当社子会社のSosei R&D Ltd.はNVA237(一般名:glycopyrrolate、長時間作用性ムスカリン拮抗作用)を、慢性閉塞性肺疾患(COPD)治療のための長時間作用性気管支拡張剤(LAMA)として開発すべく、ベクチュラ社(Vectura Group plc、英国)と共同開発契約を締結いたしました。NVA237は吸入投与により気道のムスカリン受容体に結合し、持続的な気管支拡張作用を発揮します。その有効性は24時間以上持続すると考えられ、1日1回投与製剤として開発されています。NVA237の活性成分は、呼吸器疾患以外の適応症で既に承認、上市されており、その有効性、安全性は良く知られています。

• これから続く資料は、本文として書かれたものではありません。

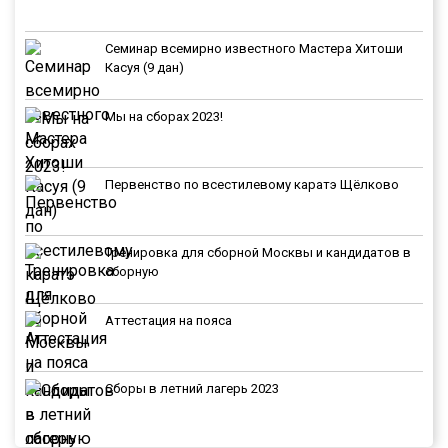
Семинар всемирно известного Мастера Хитоши
Касуя (9 дан)
Мы на сборах 2023!
Первенство по всестилевому каратэ Щёлково
Тренировка для сборной Москвы и кандидатов в
сборную
Аттестация на пояса
Сборы в летний лагерь 2023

健常人を対象とした第I相臨床試験では、経肺(吸入)投与後NVA237の血中移行率は低く、吸収された薬剤は速やかに消失されることが確認されました。慢性閉塞性肺疾患と喘息の患者を対象に行った2つの予備的な臨床試験で、NVA237の優れた気管支拡張作用と、1日1回投与を支持する持続的な有効性が確認されました。また、慢性閉塞性肺疾患の患者を対象に行われた前期第II相臨床試験では、気管支拡張作用に基づく統計学的に有意な臨床的改善効果が24時間以上にわたって認められ、さらに高い忍容性も示されました。

2005年4月、当社とベクチュラ社はノバルティス社(スイス)にNVA237及びQVA149の全世界の独占的開発・販売権を導出し、以来両剤の開発はノバルティス社により進められています。

2008年10月、ベルリンで開催された欧州呼吸器学会(ERS)において、ノバルティス社は後期第II相臨床試験が良好な結果で終了したことを発表しました。その発表ではNVA237の24時間にわたる気管支拡張作用が示され、チオトロピウム(競合品Spiriva®の成分名)と同等の有効性および、より早い効果発現の可能性が示唆されました。同時に、高い安全性が示され、忍容性も良好、臨床的に問題となる心血管系所見は認められませんでした。

さらに、2009年6月から実施されてきたNVA237の第III相臨床試験のGLOW1、GLOW2及びGLOW3試験の優れた結果を受け、ノバルティス社は2011年9月欧州において、さらに同年11月日本において承認申請を行ったと公表いたしました。

なお、同社はNVA237を2012年に上市する予定と発表しております。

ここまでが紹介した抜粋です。